SAWScript is a strongly typed language, and a pure functional language, with monads for sequencing execution. There are five monads in SAWScript; these are all built in to the language and more cannot be created. These monads and their purposes are:

  • TopLevel: start proofs, control things, operate SAW

  • ProofScript: apply tactics and solve proof goals

  • LLVMSetup: assemble specifications for functions imported from LLVM bitcode

  • JVMSetup: assemble specifications for functions imported from Java byte code

  • MIRSetup: assemble specifications for functions imported via Rust MIR

Each of these essentially provides a different SAWScript environment for the stated purpose. The language is the same for each, but the primitive functions in each monad that one can use are different in each. (The LLVMSetup, JVMSetup, and MIRSetup environments are very similar to one another, but some details vary.)

The pure (non-monadic) fragment of SAWScript is very small and has little practical use; most things one does are written in one or another of the monads.

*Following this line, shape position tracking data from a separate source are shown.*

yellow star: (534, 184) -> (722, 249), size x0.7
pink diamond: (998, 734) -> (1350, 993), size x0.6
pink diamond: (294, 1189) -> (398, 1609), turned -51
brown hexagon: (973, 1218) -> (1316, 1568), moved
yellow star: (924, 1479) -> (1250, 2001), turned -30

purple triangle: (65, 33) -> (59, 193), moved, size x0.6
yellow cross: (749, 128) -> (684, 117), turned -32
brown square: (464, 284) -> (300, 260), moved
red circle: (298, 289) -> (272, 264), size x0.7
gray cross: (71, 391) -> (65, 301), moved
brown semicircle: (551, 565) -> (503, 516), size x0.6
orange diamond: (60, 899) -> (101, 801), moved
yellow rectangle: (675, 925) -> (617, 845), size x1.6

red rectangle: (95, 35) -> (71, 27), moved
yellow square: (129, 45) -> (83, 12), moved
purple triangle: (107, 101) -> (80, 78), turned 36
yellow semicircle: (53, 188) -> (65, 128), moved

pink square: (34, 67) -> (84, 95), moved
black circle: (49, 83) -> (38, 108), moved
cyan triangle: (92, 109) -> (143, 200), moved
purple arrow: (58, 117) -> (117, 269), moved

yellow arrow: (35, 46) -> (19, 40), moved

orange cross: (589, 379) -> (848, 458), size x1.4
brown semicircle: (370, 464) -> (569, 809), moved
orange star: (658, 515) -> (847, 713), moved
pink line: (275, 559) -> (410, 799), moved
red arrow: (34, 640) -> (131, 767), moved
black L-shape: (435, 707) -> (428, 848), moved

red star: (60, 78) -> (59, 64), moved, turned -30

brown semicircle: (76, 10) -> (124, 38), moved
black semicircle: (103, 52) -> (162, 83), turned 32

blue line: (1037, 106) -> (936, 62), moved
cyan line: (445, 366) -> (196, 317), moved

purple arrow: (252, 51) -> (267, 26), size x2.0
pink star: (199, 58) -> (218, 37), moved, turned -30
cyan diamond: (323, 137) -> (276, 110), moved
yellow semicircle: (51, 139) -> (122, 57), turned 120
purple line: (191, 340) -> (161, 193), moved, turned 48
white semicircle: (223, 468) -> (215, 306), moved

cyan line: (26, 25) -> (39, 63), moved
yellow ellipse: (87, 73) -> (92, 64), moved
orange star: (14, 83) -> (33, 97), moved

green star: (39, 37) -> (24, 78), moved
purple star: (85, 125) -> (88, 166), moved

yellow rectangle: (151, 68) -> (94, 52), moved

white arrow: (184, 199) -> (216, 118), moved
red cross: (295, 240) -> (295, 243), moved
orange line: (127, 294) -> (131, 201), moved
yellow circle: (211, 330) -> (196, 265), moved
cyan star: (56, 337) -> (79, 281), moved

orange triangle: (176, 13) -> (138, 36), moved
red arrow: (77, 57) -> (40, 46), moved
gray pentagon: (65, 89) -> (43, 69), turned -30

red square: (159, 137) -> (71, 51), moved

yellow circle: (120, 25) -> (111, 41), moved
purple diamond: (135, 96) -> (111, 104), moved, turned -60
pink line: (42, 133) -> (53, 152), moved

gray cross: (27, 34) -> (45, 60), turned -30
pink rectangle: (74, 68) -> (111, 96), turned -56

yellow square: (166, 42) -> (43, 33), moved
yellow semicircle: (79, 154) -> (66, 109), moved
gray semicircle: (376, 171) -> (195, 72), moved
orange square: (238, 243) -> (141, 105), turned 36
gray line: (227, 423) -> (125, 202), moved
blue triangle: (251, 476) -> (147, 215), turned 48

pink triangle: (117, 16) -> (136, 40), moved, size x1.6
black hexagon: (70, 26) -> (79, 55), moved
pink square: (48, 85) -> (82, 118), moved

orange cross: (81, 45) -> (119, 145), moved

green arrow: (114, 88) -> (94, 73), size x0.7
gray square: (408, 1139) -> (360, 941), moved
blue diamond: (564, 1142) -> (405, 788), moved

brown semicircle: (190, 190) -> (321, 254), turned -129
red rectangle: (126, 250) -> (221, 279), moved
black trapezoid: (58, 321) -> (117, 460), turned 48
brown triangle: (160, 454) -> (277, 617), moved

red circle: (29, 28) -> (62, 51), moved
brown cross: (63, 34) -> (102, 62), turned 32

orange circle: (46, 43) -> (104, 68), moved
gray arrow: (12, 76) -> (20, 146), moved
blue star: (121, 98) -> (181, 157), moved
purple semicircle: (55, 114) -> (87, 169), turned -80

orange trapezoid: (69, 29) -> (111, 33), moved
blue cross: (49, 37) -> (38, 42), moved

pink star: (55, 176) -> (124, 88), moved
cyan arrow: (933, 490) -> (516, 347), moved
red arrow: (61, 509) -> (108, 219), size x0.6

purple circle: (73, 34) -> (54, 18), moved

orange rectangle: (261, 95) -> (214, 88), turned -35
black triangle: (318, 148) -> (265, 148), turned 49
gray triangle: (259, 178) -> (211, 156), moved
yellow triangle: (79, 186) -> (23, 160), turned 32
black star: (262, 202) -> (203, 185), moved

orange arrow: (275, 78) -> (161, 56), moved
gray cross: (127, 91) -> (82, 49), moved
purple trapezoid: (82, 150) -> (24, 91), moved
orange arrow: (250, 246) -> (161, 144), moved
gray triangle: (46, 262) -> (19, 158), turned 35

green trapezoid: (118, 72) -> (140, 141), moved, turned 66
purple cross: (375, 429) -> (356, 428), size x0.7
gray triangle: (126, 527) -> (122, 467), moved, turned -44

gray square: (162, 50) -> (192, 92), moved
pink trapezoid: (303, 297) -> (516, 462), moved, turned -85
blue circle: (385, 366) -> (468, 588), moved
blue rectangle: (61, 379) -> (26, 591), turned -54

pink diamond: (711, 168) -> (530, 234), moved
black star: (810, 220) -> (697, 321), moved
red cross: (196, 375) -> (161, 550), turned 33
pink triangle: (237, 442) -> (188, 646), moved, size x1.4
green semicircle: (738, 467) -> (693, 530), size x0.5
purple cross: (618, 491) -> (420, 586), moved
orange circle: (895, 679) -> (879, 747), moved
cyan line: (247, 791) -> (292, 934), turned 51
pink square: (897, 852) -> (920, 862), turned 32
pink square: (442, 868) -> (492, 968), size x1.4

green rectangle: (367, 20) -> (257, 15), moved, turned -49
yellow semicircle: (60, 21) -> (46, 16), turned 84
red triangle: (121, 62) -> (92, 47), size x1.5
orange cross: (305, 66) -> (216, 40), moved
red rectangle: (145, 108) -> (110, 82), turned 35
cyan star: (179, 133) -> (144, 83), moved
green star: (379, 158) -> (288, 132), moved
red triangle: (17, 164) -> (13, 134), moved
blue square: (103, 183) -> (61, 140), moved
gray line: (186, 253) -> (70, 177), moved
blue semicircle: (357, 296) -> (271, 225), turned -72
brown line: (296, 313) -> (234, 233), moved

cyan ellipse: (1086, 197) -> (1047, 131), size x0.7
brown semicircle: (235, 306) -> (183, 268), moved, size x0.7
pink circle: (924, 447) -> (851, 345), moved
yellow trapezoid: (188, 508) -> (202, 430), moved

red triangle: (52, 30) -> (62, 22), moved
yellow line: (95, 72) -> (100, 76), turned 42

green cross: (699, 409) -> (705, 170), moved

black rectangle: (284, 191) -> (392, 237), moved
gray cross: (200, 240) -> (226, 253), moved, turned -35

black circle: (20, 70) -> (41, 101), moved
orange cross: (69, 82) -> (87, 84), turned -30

SAWScript is normally run from files, and a file consists of a series of statements executed top-to-bottom; however, a REPL is also provided that executes one statement at a time interactively.

Lexical Structure and Basic Syntax

The syntax of SAWScript is reminiscent of functional languages such as Cryptol, Haskell and ML. In particular, functions are applied by writing them next to their arguments rather than by using parentheses and commas. Rather than writing f(x, y), write f x y.

Comments are written as in C, Java, and Rust (among many other languages). All text from // until the end of a line is ignored:

   let x = 3; // this is a comment

Additionally, all text between /* and */ is ignored, regardless of whether the line ends. Unlike in C, /* */ comments nest.

   /*
    * This is a comment
    *   /* and so is this */
    */
   let x = 3;

Identifiers begin with a letter and, like Haskell and ML, can contain letters, digits, underscore, and single-quote.

   let x = 3;
   let x' = 4;
   let x2 = 6;

Integer constants can be prefixed with 0x and 0X for hex, 0o and 0O for octal, or 0b and 0B for binary. Otherwise they are read as decimal. Floating-point constants are not currently supported.

   let x = 0x30; /* 48 */
   let x = 0o30; /* 24 */
   let x = 0b11; /* 3 */
   let x = 0100; /* 100 */

String constants are written in double quotes, and can contain conventional escape sequences like \t and \n.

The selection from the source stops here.